Read this blog in:
Wat nadien?
Het zal je niet verbazen als ik je zeg dat bij alle ESRs de stress gevoelig begint te stijgen nu we het einde van ons doctoraat naderen. Het lijkt pas gisteren dat we elkaar voor het eerst ontmoetten in Frankfurt am Main, Duitsland, op een zachte zomeravond ergens begin september 2018. De drie voorziene jaren lopen echter op zijn einde, en dus beginnen we ons af te vragen: wat nu?
De laatste loodjes
Zoals netjes opgelijst in Ina Meuskens’ laatste blogpost, bestaat het takenpakket van een doctoraatstudent uit meer dan de gewoonlijke experimenten. Vooral naar het einde toe kan het wel eens druk worden. De komende maanden zijn dan ook gevuld met workshops, vergaderingen, en conferenties. Wie wil er nu niet nog een laatste keer zijn onderzoek presenteren? Het spreekt voor zich dat al deze momenten heel wat voorbereiding vergen: het schrijven van samenvattingen, het ontwerpen van wetenschappelijke posters, of het voorbereiden van mondelinge presentaties.

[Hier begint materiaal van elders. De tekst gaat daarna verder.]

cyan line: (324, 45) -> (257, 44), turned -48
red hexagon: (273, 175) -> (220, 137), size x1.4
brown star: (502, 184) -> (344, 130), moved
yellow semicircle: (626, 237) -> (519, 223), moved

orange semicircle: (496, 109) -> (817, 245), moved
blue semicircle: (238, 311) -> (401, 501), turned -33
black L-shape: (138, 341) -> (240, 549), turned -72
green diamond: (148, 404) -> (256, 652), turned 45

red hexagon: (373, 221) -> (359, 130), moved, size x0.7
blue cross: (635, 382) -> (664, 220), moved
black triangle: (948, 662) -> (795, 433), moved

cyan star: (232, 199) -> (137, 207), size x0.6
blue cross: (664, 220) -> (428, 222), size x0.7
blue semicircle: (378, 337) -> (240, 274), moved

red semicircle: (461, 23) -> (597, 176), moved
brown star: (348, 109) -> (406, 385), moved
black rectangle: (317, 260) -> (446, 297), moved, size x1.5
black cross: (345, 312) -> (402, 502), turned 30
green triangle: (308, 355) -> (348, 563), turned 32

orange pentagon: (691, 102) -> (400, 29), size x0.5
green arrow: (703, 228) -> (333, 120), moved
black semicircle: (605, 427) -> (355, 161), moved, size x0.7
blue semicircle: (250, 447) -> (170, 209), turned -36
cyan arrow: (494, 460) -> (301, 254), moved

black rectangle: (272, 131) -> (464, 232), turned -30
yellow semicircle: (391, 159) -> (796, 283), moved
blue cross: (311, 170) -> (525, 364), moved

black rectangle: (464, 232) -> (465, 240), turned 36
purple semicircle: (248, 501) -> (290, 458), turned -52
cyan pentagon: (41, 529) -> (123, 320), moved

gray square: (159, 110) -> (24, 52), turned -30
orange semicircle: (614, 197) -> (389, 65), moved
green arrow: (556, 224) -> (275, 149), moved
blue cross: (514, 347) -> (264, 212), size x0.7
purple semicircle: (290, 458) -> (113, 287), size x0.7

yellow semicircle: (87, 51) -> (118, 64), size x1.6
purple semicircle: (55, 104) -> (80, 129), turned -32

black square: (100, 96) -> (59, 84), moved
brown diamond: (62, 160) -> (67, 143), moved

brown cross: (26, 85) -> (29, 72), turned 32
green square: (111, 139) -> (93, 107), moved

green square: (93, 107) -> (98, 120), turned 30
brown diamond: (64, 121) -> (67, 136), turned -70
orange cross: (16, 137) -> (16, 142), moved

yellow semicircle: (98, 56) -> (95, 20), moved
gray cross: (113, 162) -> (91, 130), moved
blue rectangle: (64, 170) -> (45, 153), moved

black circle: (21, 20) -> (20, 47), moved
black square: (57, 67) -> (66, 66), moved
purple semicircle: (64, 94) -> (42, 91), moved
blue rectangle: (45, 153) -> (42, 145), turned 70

Alhoewel het samenvatten en schrijven van je eindwerk natuurlijk cruciaal is om te kunnen afstuderen, geeft het publiceren van je jarenlange onderzoek in een (hopelijk hoog aangeschreven) wetenschappelijke tijdschrift nog meer voldoening. Alsof dat nog niet genoeg werk is, ben ik verder ook medeverantwoordelijk voor de organisatie van een afsluitende ViBrANT-conferentie. Om al het bovengenoemde (en nog meer) te kunnen bolwerken en om een deel van de verloren tijd (lockdowns) goed te maken, kregen de meeste ESRs gelukkig enkele maanden contractverlenging aangeboden.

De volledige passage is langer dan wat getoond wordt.